Working data:
━━━━━━━━━━━━━━━━━━━━

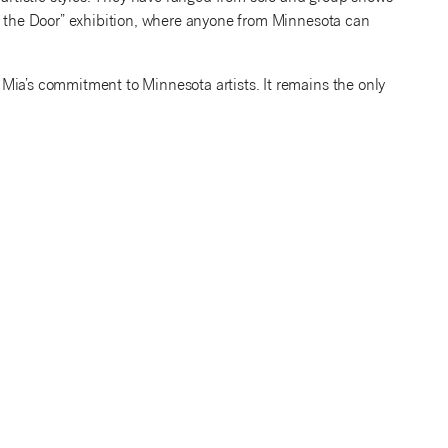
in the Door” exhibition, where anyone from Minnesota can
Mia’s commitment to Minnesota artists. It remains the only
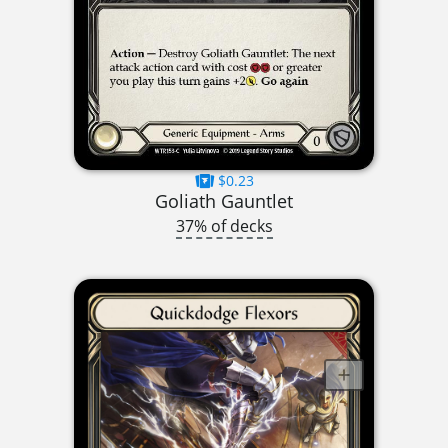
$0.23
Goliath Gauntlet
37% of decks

━━━━━━━━━━━━━━━━━━━━

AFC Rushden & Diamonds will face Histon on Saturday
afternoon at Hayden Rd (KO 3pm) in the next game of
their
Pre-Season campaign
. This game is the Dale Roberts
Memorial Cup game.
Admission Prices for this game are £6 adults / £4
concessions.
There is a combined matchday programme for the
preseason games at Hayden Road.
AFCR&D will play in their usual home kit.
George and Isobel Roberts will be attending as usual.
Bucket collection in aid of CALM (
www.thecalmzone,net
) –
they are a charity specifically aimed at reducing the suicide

━━━━━━━━━━━━━━━━━━━━

Exercise goal: Search the data above for the word "their" and report how many lines contain it, with nothing further.

Response to this exercise: 2